From the first line to the last, give the records again exactly.

================

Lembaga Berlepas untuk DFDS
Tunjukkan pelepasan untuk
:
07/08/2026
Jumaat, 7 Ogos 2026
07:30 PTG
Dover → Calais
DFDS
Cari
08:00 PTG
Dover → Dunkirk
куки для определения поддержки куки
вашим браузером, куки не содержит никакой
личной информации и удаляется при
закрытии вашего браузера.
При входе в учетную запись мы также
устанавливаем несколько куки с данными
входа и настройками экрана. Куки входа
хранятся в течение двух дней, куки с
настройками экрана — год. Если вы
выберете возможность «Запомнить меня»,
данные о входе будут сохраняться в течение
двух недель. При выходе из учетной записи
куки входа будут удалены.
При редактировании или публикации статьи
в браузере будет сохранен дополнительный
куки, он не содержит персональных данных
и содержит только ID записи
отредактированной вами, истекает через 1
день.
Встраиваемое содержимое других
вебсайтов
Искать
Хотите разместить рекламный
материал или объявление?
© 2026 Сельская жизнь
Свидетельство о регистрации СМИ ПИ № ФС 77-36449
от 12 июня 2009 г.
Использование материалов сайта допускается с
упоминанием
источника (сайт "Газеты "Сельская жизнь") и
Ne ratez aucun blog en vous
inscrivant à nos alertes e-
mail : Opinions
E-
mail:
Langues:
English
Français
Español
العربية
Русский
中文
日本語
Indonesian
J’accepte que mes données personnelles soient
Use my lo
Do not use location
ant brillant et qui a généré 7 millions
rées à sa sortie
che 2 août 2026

================

> [Finished exercise]:
Lembaga Berlepas untuk DFDS
Tunjukkan pelepasan untuk
:
07/08/2026
Jumaat, 7 Ogos 2026
07:30 PTG
Dover → Calais
DFDS
Cari
08:00 PTG
Dover → Dunkirk
куки для определения поддержки куки
вашим браузером, куки не содержит никакой
личной информации и удаляется при
закрытии вашего браузера.
При входе в учетную запись мы также
устанавливаем несколько куки с данными
входа и настройками экрана. Куки входа
хранятся в течение двух дней, куки с
настройками экрана — год. Если вы
выберете возможность «Запомнить меня»,
данные о входе будут сохраняться в течение
двух недель. При выходе из учетной записи
куки входа будут удалены.
При редактировании или публикации статьи
в браузере будет сохранен дополнительный
куки, он не содержит персональных данных
и содержит только ID записи
отредактированной вами, истекает через 1
день.
Встраиваемое содержимое других
вебсайтов
Искать
Хотите разместить рекламный
материал или объявление?
© 2026 Сельская жизнь
Свидетельство о регистрации СМИ ПИ № ФС 77-36449
от 12 июня 2009 г.
Использование материалов сайта допускается с
упоминанием
источника (сайт "Газеты "Сельская жизнь") и
Ne ratez aucun blog en vous
inscrivant à nos alertes e-
mail : Opinions
E-
mail:
Langues:
English
Français
Español
العربية
Русский
中文
日本語
Indonesian
J’accepte que mes données personnelles soient
Use my lo
Do not use location
ant brillant et qui a généré 7 millions
rées à sa sortie
che 2 août 2026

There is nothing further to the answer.